Ihre fotografischen Kenntnisse erwirbt Astfalck-Vietz von 1925 bis 1926 im Atelier des Fotografen Lutz Kloss (Lebensdaten unbekannt). Mit 26 Jahren, am 1. Oktober 1927, eröffnet sie ihr erstes Atelier in der Markgraf-Albrecht-Straße 10 im damaligen Bezirk Berlin-Wilmersdorf.

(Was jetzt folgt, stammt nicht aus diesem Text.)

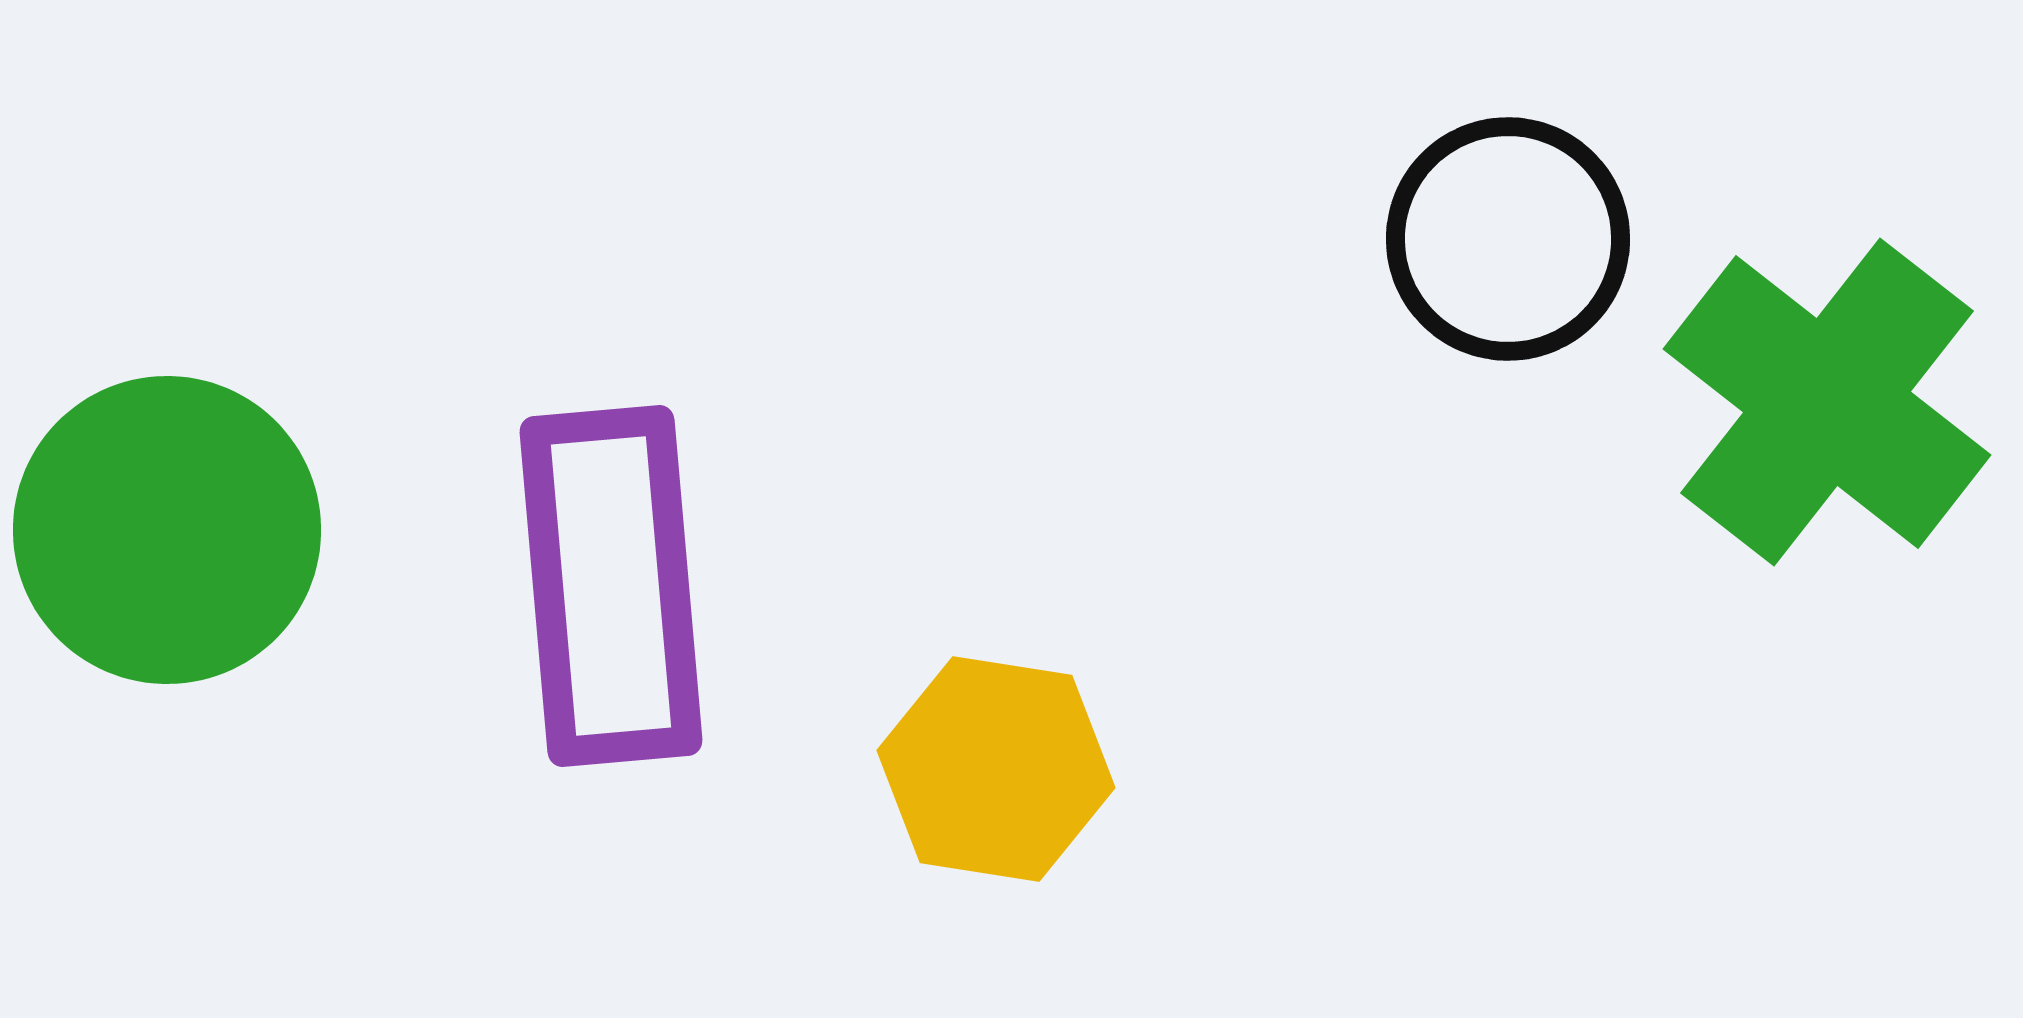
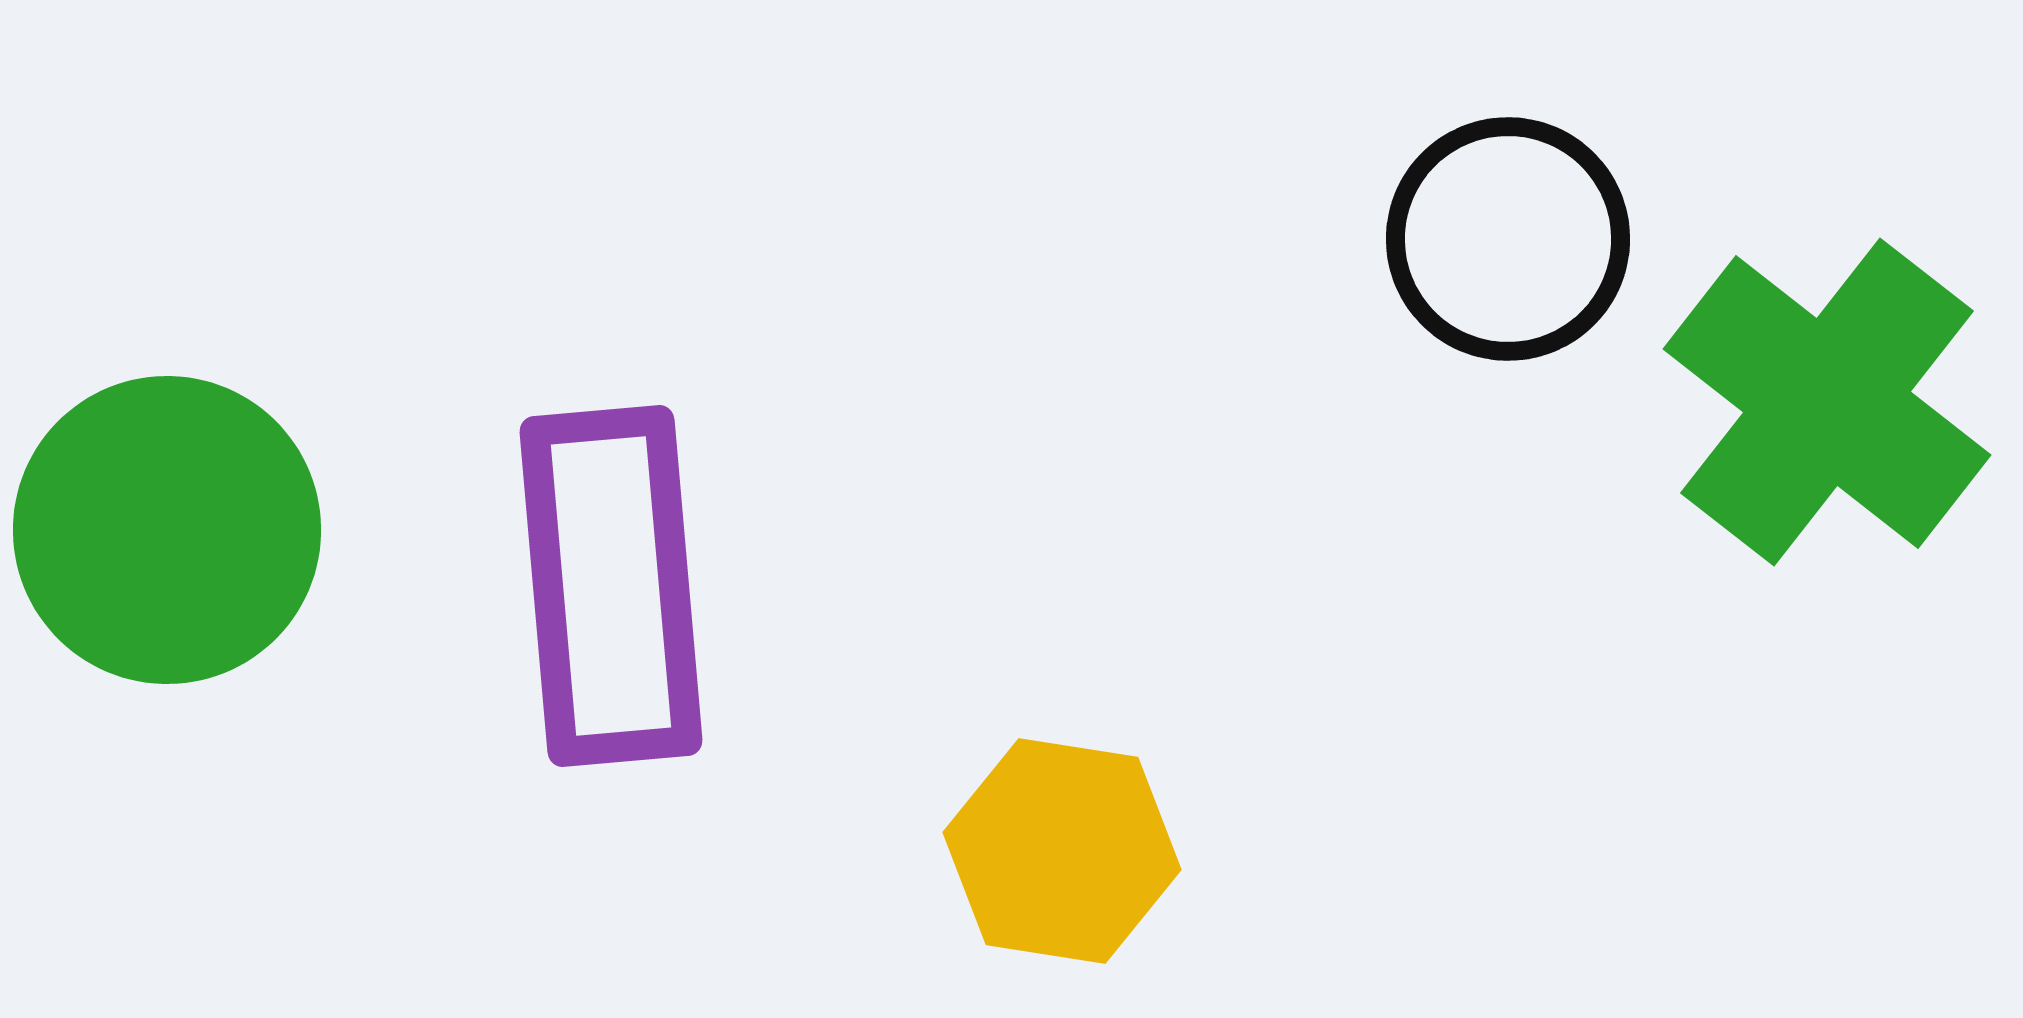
yellow hexagon: moved 66 px right, 82 px down
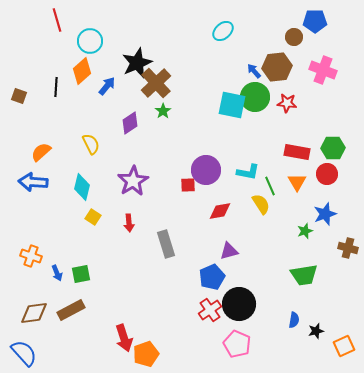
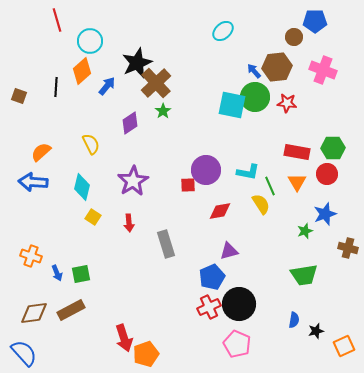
red cross at (210, 310): moved 1 px left, 3 px up; rotated 10 degrees clockwise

Die nun selbstständige Fotografin lernt 1928 den Architekten Hellmuth Astfalck kennen, den sie 1929 heiratet. Gemeinsam gründen sie das Atelier für „Photographie, Propaganda und Kunstgewerbe“. In den 1930er Jahren erschweren Inflation und Wirtschaftskrise die Selbständigkeit. Die Machtübernahme durch die Nationalsozialisten 1933 ist eine Zäsur: Um sich staatlicher Einflussnahme und der Regulierung der Berufsfotografie zu entziehen, widmet sich das Paar verstärkt der Werbe- und Gebrauchsgrafik sowie der Innenarchitektur. In dieser Zeit gibt Astfalck-Vietz Zeichen- und Privatunterricht für jüdische Kinder und Jugendliche, denen der Be-such öffentlicher Schulen infolge der nationalsozialistischen Politik verboten ist.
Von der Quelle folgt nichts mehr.